#### EXERCISE PROMPT
Please reproduce the entries below exactly from the line with "Education (128, 938)" through their last line, leaving out any pictures.

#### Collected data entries
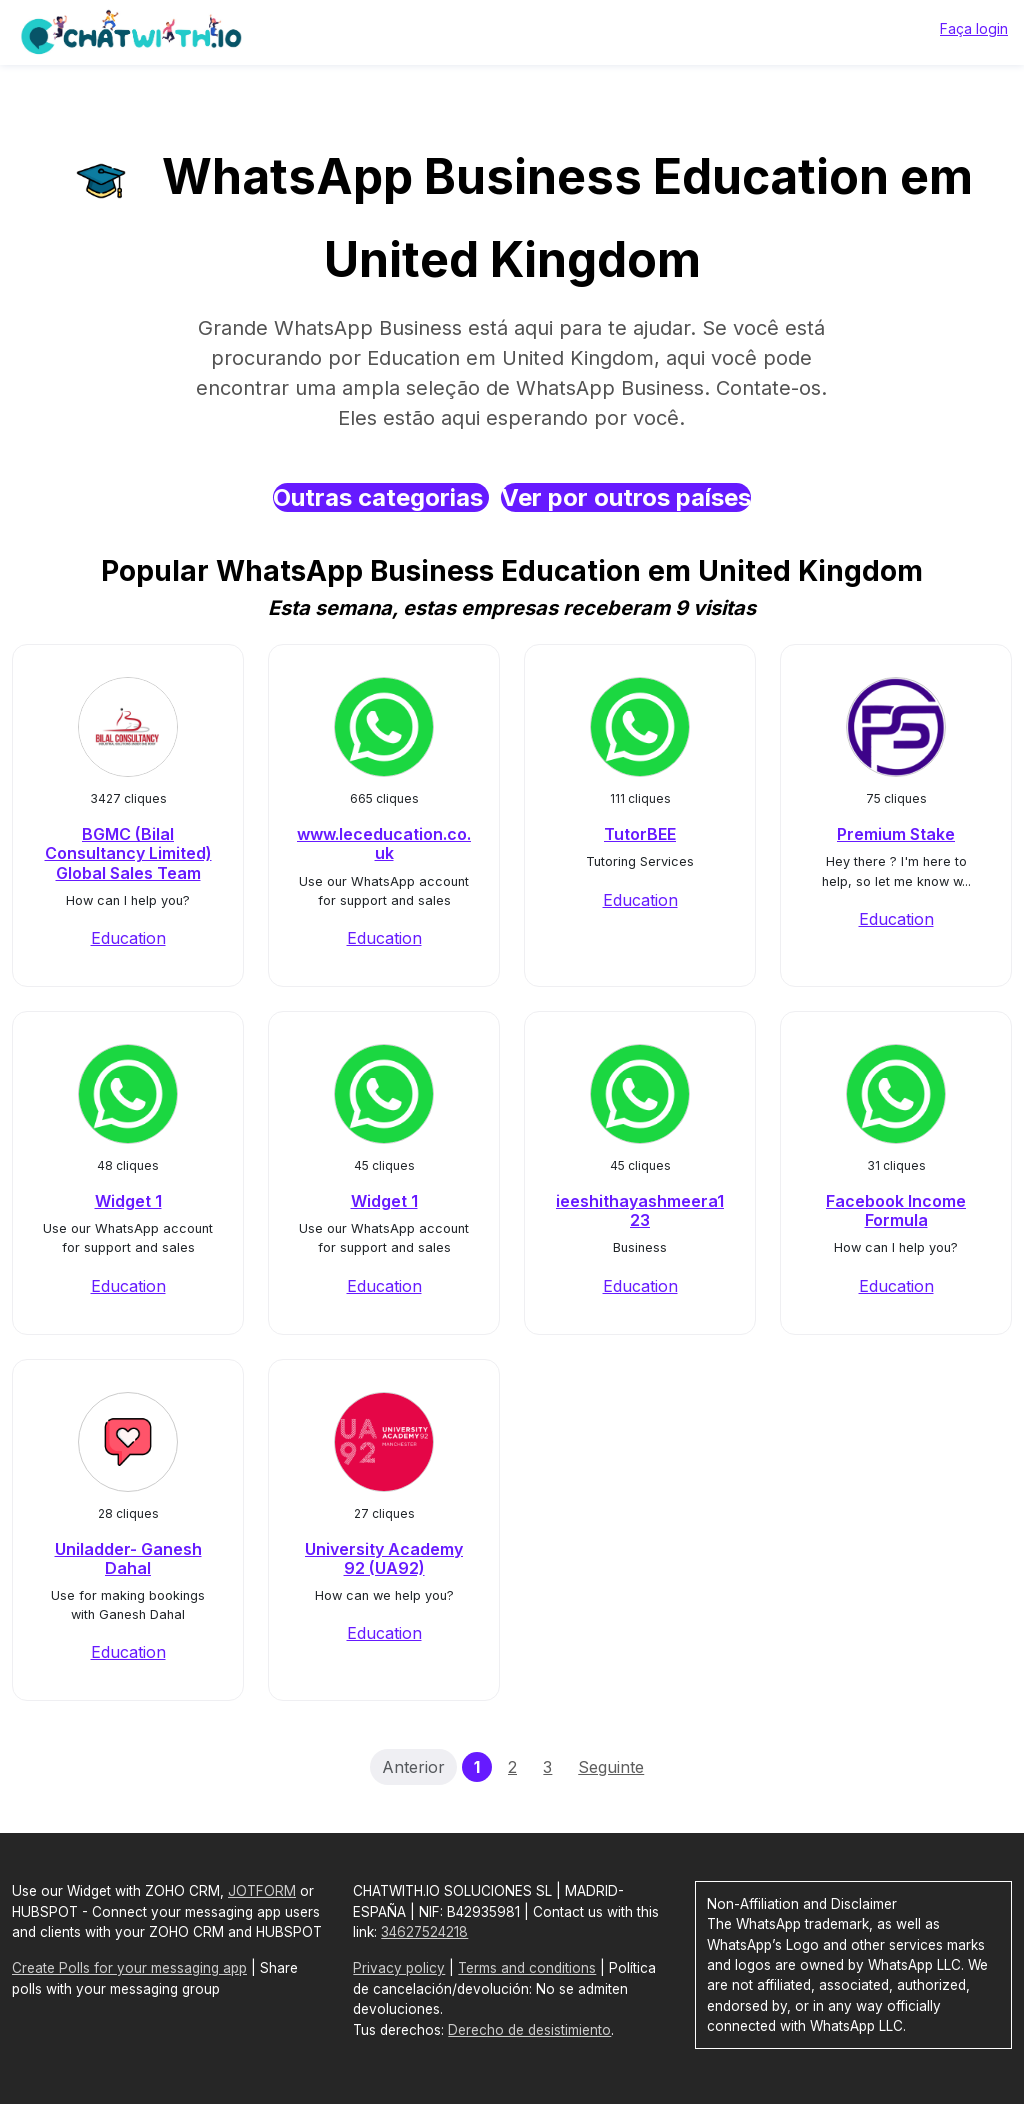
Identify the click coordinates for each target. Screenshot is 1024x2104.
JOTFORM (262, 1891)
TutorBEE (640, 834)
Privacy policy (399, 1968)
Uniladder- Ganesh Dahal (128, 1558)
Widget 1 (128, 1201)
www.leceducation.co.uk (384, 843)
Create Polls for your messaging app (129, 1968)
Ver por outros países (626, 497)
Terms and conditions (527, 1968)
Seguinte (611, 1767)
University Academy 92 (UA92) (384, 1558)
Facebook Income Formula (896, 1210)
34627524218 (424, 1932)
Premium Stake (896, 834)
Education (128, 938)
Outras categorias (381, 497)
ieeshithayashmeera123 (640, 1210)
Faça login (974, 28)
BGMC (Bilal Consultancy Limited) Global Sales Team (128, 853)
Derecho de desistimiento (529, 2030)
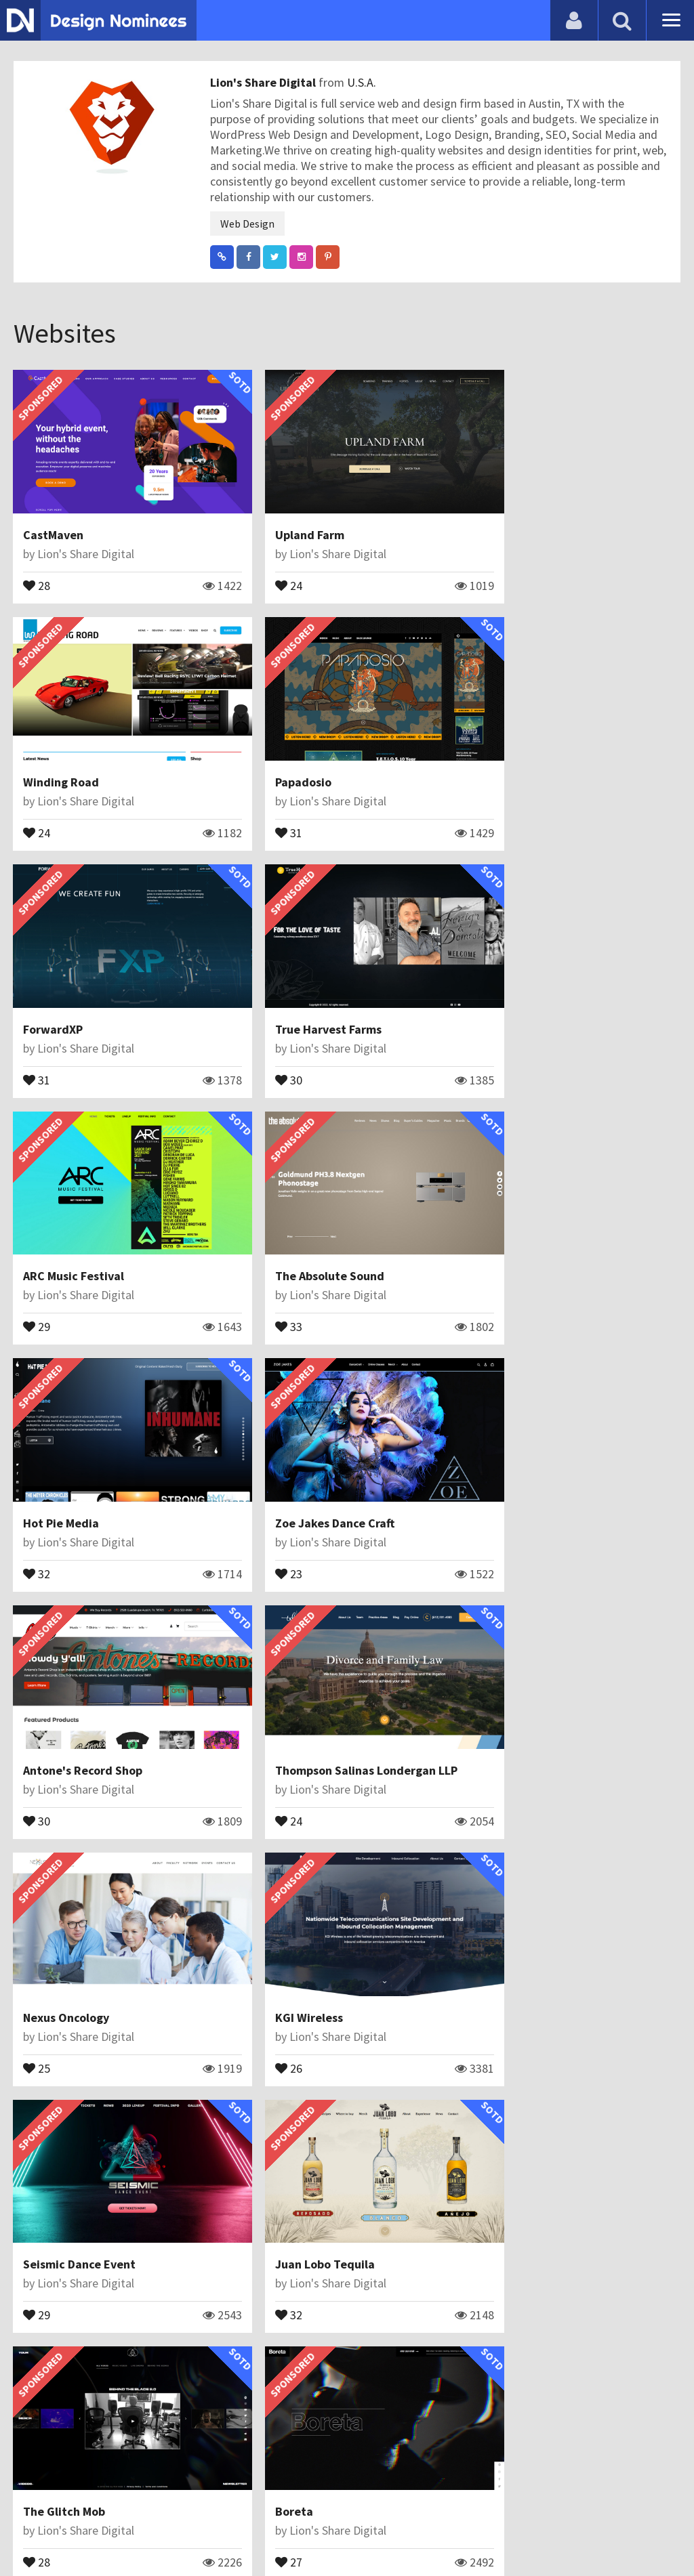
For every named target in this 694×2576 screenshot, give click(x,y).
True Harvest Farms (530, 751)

#### SOLUTION FOR THIS EXERCISE
Education (128, 938)
Outras categorias (381, 497)
ieeshithayashmeera123 (640, 1210)
Faça login (974, 28)
BGMC (Bilal Consultancy Limited) Global Sales Team (128, 853)
Derecho de desistimiento (529, 2030)
For every named target in this 694×2576 screenshot, give click(x,y).
True Harvest Farms (530, 751)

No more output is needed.